I. have a CT scan dataset of skull consisting of lesion and normal cases, the CT scans are in Dicom format. I want to do multi-class classification. But not every Dicom image series has the same depth, some series may have 250 slices, some have 30 slices. My dataset is really small, so I don’t want to drop any 2d slice. And at the end, I will convert Dicom into Nifti for 3d CNN.
I also think to increase the size to max limit by keeping depth as 256. Cover up with empty images if the number of slices are lessor than 256.
Is there any other better option while training model as well during inference?
Number of slices vary based on the length of body part chosen or it also varies based on slice thickness. What we observed from Kaggle datasets is, it varies from 50-200 slices.
Based on number slices, we required to build 3D model to process those many slices. In this case, how can we train model if number of slices or dicom files across CT scan images are varying
Its interesting. This mainly be used to reduce 2D file size. Whereas, we are looking for 3D.

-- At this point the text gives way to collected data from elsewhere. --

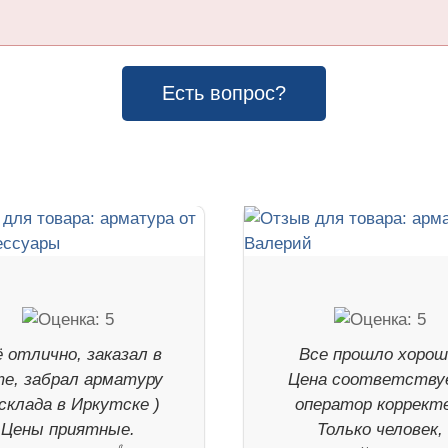
Есть вопрос?
 отлично, заказал в
Все прошло хорош
е, забрал арматуру
Цена соответству
 склада в Иркутске )
оператор корректе
Цены приятные.
Только человек,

I feel this is generic problem where every needs to handle while processing CT or MRI scan data. Could you please check how do they handle if the number of frames or slices or different for each of the scanned data.
It is used in 3D CNN for 3D medical image classification. Of course, there might be other ways to do preprocessing(for example, FSL+FLIRT), I would recommend you take a look at the latest research paper for other approaches. Thanks.